Sunday, December 20, 2009

Upgrade your Laptop drive with an SSD

If you have a new (or aging) laptop and won't stand any longer for the hard drive spinning around while you wait for an application to launch: why not replace it for an SSD?

That's what I convinced one more friend to do, and the chosen model was the 80GB Intel X25-M. If cost is an issue, you can find cheaper models (like the new 64GB Kingston SSDs that show around for under 120 euros.)

If you want a detailed analysis, check out this Anandtech article about the X25-M.

... but it's time to get back to work:

Replacing your laptop hard drive is often just a matter of flipping it over and accessing the hard drive compartment. But as always, in my case, my friend's Sony Vaio forced us to dissamble the case and keyboard in order to gain access to it.

He also took the chance to upgrade to Windows 7. Win7 is the first OS from Microsoft that properly recognizes SSD and configures itself accordingly. Unneeded services like automatic defrag and indexing are automatically disabled (if you're using an older Windows version, be sure to disable it yourself.)
There are also some other advanced issues like partition alignment; but you can google around for it - I'll assume that if you're willing to spend money on an SSD, you'll also be running the latest OS version you can get.

Once installed, you can immediately notice the difference. Booting up the OS takes under 20 seconds. All the tiny pauses we grew accustomed to endure are now gone (making us notice just how much time we had to wait before.)
You can actually continue to work on your laptop while a virus scan or other disk intensive operation is running!
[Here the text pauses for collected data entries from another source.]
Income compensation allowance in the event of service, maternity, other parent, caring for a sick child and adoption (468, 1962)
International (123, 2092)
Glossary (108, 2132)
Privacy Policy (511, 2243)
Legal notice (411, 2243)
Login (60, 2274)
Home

The only issue was that his Sony Vaio comes with two graphic cards: one Intel for "low power operation", and one Nvidia Go 7600 for "performance".) Sony doesn't seem to have Windows 7 64bits drivers... and trying to install either drivers results in failure - so, I'm yet to figure out to solve this issue (and once again leaving me with a really bad impression of Sony.)

But, even with just a generica graphic card, the SSD benefits can be seen and felt at every key stroke, at every mouse click. Thing just "happen" without any delays.
This is indeed one of the things everyone should experience to see the difference.

What about your old hard drive? Well... my suggestion is buying an external USB HDD case (around 10 euros) and using it as a backup drive for your data.